- Exercise -
Only those lines in the data below from the line containing "Still Dominates Premium Branding" through the line containing "U.S. Commission of Fine Arts", both included, should be restated word for word.

BEGIN

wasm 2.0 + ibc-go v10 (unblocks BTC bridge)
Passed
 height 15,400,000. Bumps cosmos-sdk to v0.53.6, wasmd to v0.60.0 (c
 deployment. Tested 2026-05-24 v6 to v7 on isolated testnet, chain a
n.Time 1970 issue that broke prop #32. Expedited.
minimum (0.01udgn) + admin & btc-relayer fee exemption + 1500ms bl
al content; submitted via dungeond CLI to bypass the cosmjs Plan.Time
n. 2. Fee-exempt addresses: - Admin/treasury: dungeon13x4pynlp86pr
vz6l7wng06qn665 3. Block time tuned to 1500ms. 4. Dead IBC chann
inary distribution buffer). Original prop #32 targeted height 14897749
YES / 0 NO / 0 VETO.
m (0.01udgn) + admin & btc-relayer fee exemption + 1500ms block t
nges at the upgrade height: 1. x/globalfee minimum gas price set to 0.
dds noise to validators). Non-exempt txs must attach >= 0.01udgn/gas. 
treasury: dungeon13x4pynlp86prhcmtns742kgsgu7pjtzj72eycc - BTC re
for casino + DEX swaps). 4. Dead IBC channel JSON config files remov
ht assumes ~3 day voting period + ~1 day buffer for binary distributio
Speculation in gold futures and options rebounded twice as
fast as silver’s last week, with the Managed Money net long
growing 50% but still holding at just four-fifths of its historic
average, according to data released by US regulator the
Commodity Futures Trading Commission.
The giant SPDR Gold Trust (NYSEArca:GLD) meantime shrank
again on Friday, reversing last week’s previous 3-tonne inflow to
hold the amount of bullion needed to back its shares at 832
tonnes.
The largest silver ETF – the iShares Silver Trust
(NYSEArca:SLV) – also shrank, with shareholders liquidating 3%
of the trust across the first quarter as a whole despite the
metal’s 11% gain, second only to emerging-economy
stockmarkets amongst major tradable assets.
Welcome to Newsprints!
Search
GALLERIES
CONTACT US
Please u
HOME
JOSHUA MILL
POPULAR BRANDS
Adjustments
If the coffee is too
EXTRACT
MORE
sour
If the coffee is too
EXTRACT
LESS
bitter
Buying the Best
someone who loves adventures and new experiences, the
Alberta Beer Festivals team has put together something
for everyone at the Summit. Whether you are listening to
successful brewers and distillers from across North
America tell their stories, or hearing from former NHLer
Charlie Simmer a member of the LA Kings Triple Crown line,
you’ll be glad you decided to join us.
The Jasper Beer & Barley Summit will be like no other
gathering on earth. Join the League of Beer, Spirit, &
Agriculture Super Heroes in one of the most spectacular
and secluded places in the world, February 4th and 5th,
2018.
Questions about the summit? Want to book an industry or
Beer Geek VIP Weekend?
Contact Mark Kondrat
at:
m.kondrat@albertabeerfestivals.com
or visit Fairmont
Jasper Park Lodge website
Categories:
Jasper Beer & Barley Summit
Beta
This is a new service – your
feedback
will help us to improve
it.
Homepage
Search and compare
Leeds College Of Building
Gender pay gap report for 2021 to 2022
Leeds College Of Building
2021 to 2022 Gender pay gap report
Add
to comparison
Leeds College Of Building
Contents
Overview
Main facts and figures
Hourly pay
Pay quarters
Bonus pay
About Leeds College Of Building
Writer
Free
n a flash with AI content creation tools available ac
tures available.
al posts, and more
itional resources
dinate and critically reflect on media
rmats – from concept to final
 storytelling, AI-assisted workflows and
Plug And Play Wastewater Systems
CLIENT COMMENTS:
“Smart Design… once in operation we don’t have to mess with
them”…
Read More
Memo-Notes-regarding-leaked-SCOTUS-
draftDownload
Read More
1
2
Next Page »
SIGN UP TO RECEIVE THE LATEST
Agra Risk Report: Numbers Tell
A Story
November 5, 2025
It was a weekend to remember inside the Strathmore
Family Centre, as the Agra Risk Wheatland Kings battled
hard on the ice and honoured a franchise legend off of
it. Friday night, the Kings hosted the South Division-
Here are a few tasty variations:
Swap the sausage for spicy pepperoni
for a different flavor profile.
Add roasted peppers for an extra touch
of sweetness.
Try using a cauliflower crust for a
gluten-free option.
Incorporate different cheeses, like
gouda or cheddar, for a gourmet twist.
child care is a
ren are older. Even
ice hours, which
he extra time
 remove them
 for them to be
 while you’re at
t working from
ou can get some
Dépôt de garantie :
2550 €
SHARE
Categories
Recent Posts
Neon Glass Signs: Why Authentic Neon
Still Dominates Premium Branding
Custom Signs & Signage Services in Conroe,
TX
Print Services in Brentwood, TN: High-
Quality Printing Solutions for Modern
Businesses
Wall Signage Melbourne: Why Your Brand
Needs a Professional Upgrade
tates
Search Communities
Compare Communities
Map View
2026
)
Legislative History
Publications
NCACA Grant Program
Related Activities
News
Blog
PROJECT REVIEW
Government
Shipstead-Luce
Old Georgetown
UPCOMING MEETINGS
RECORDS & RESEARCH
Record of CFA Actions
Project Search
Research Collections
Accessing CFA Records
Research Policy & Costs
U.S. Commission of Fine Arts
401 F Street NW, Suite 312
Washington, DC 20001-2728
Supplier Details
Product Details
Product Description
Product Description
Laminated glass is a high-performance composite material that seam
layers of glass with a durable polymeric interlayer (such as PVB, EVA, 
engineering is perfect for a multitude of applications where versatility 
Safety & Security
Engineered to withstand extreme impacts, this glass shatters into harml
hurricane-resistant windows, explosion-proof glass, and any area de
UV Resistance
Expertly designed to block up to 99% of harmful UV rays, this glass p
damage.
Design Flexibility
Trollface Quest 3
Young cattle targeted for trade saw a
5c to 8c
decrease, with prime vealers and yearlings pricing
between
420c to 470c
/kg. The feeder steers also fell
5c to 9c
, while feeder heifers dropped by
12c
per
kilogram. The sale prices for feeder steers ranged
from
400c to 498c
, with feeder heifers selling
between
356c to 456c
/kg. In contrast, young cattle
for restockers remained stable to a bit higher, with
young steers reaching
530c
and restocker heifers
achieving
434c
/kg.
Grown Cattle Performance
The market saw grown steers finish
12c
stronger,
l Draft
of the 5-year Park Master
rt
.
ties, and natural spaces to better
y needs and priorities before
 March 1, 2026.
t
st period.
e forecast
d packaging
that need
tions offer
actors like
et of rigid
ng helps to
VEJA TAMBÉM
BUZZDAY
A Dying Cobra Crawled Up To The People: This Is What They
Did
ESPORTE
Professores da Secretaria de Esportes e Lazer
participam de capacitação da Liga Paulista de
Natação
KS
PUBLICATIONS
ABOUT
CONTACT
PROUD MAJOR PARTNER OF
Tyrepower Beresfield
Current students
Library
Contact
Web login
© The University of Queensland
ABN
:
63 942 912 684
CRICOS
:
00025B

END

- Output of the exercise -
Still Dominates Premium Branding
Custom Signs & Signage Services in Conroe,
TX
Print Services in Brentwood, TN: High-
Quality Printing Solutions for Modern
Businesses
Wall Signage Melbourne: Why Your Brand
Needs a Professional Upgrade
tates
Search Communities
Compare Communities
Map View
2026
)
Legislative History
Publications
NCACA Grant Program
Related Activities
News
Blog
PROJECT REVIEW
Government
Shipstead-Luce
Old Georgetown
UPCOMING MEETINGS
RECORDS & RESEARCH
Record of CFA Actions
Project Search
Research Collections
Accessing CFA Records
Research Policy & Costs
U.S. Commission of Fine Arts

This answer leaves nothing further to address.